Was the attack actually sophisticated? Usually, when megacorporations get pwned, the attack is not sophisticated at all, but they pretend it is (for PR reasons). This page doesn't tell us much about the nature of the attack, which is understandable. And as for what was compromised... almost everything of value?
Given that this is an insurance company, I imagine the attackers were either criminals (who wanted to steal this information for identity theft), or state-sponsored attackers (who would want this information for HUMINT reasons, such as verifying identities or determining good targets).
We won't get any technical details. The fact that this was pulled off and the initial compromise was a year ago means they've got no alarm bells for someone dumping the DB.
It's negligence at it's finest. Here's to hoping for class-action. 2 years free "identity theft protection" (which is useless to consumers until post-theft) and credit-report monitoring (which is free to them, and again only comes up post-theft) is pretty bullsh*t.
> And as for what was compromised... almost everything of value?

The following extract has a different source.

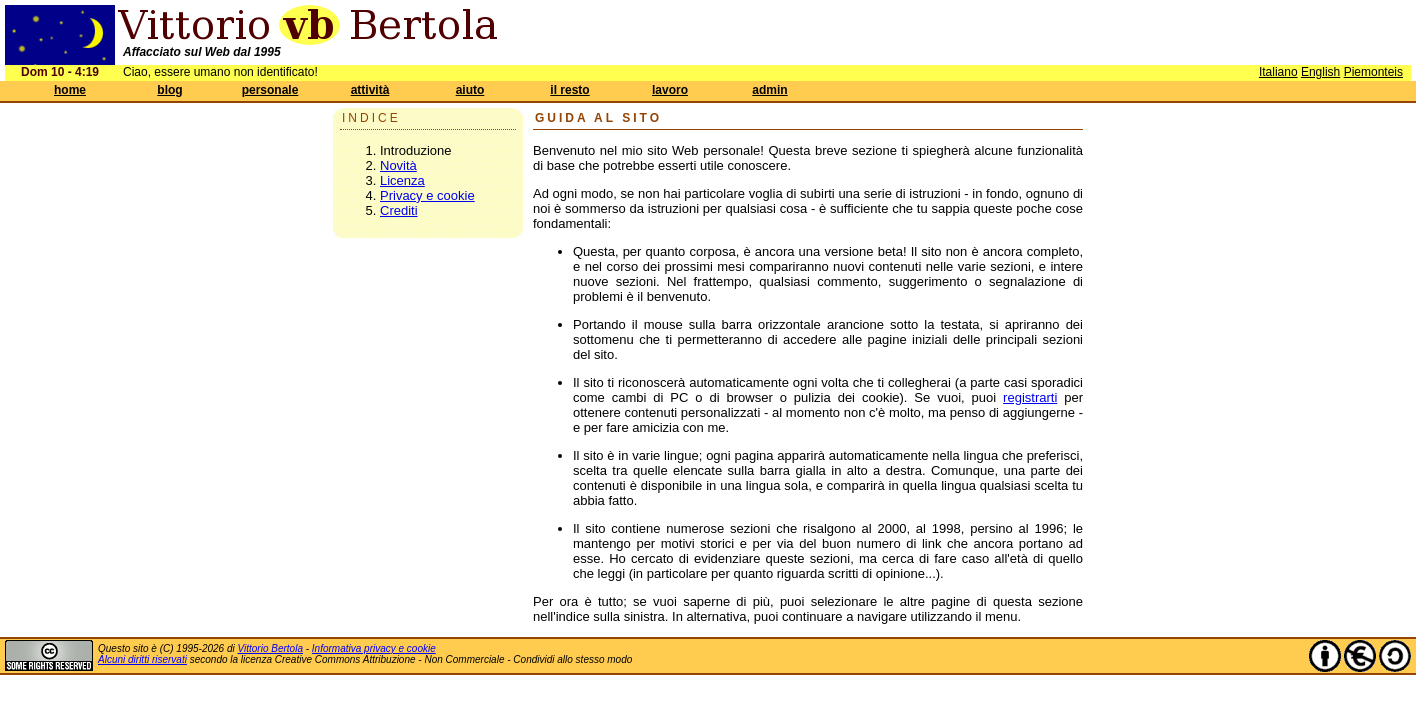  Describe the element at coordinates (399, 210) in the screenshot. I see `Crediti` at that location. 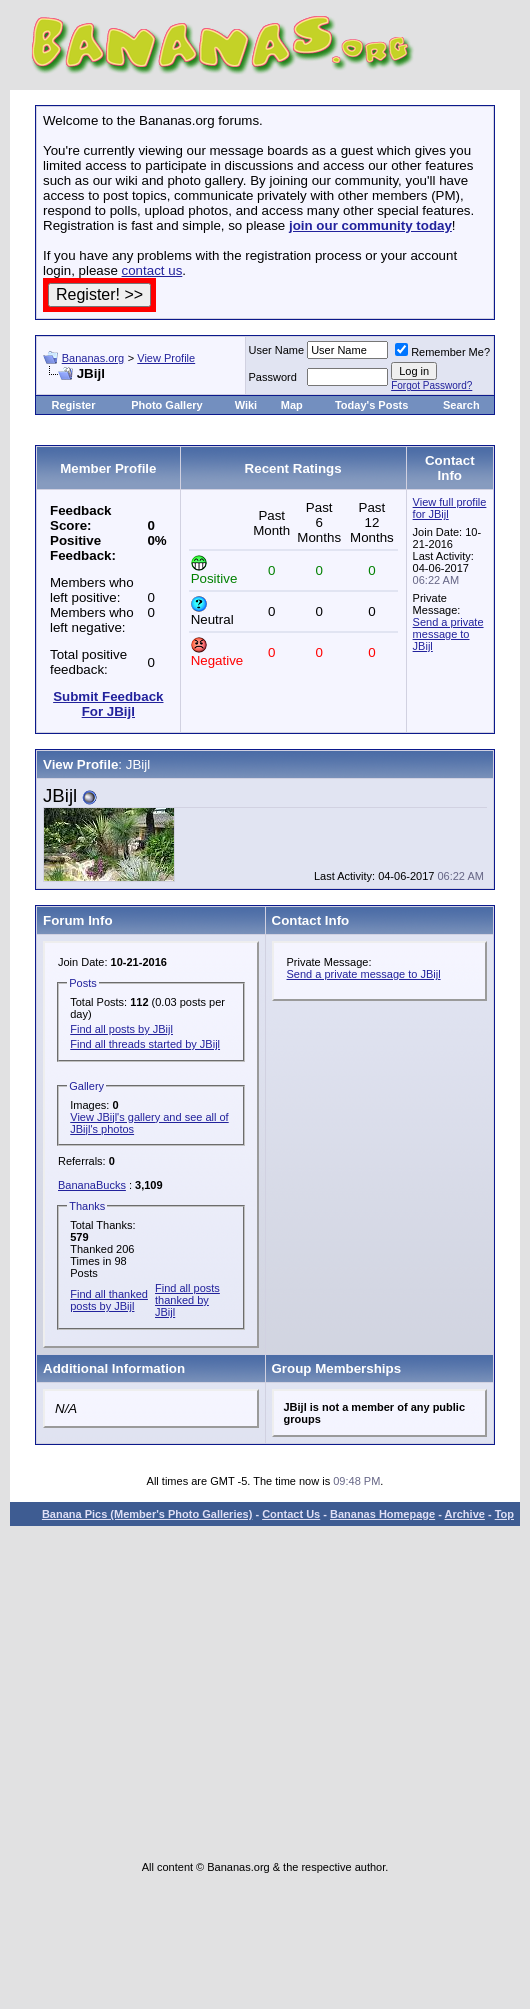 This screenshot has height=2009, width=530. I want to click on Find all thanked posts by JBijl, so click(109, 1300).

If the attacker has been in your "IT systems" for 9 months, you'd have to assume _everything_ has been compromised. All the data those systems stored, all passwords that've been used to log into those machines, everything.
Given that this is an insurance company, I imagine the attackers were either criminals (who wanted to steal this information for identity theft), or state-sponsored attackers (who would want this information for HUMINT reasons, such as verifying identities or determining good targets).